Link to Pubmed [PMID] – 25722199
Clin. Infect. Dis. 2015 Jun;60(11):1667-76
BACKGROUND: HTLV-1 infection is endemic to Central African populations. The risk factors for HTLV-1 acquisition in humans via the interspecies transmission of STLV-1 (its simian counterpart) remain largely unknown.
METHODS: We studied 269 individuals (254 men, 15 women) bitten by a nonhuman primate (NHP), mostly during hunting activities. These, Pygmies and Bantus, living in the southern Cameroonian rainforest, were matched for sex, age, and ethnicity with individuals from the same settlements reporting no NHP bites. HTLV-1 serology was performed by Western blot on plasma samples. PCR was carried out for HTLV-1 provirus on buffy-coat DNAs. The amplified products were sequenced and analyzed by phylogenetic analyses.
RESULTS: HTLV-1 prevalence was 8.6% (23/269) in individuals with bites, vs 1.5% (4/269) in matched controls (P < .001). Moreover, HTLV-1 infection was linked to bite severity.
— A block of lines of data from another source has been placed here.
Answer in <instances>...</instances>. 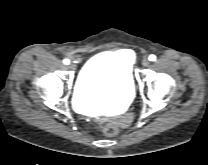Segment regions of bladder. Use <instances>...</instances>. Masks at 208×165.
Instances as JSON below:
<instances>
[{
    "instance_id": "obj_1",
    "label": "bladder",
    "mask_w": 208,
    "mask_h": 165,
    "mask_svg": "<svg viewBox=\"0 0 208 165\" xmlns=\"http://www.w3.org/2000/svg\"><path fill=\"white\" fill-rule=\"evenodd\" d=\"M134 94L129 63L120 51L102 52L89 59L80 71L74 96L77 104L120 108Z\"/></svg>"
}]
</instances>
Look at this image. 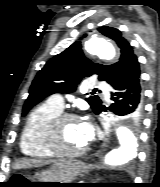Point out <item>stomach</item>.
<instances>
[{"mask_svg": "<svg viewBox=\"0 0 160 187\" xmlns=\"http://www.w3.org/2000/svg\"><path fill=\"white\" fill-rule=\"evenodd\" d=\"M82 169L81 164L73 159H60L53 163V165L42 171L34 182H47L37 183L36 186L48 187L57 186L58 183H72L76 176Z\"/></svg>", "mask_w": 160, "mask_h": 187, "instance_id": "0dacf381", "label": "stomach"}]
</instances>
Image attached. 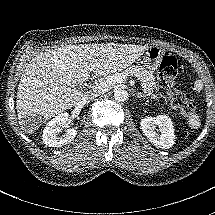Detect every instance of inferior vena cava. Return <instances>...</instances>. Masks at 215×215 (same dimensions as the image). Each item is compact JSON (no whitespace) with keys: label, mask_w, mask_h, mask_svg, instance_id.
<instances>
[{"label":"inferior vena cava","mask_w":215,"mask_h":215,"mask_svg":"<svg viewBox=\"0 0 215 215\" xmlns=\"http://www.w3.org/2000/svg\"><path fill=\"white\" fill-rule=\"evenodd\" d=\"M105 90L104 89H92L90 91L84 92L83 96L81 98V102L83 104H86L88 101H90L92 98L98 97L100 96L102 93H104Z\"/></svg>","instance_id":"1"}]
</instances>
The 23 HTLV-1-positive bitten individuals reported being bitten by a gorilla (17), chimpanzee (3), or small monkey (3). Thirteen (56%) were coinfected with a simian foamy virus known to be acquired through severe bites. Mother-to-child infection was excluded in 6 HTLV-1-infected bitten individuals. All the HTLV-1-positive hunters bitten by a gorilla or chimpanzee were infected with a subtype B strain similar to that present in apes from the same area. Two hunters bitten by small monkeys (C. agilis in one case) were infected with a HTLV-1 subtype F strain very similar to the STLV-1 strains present in such monkeys.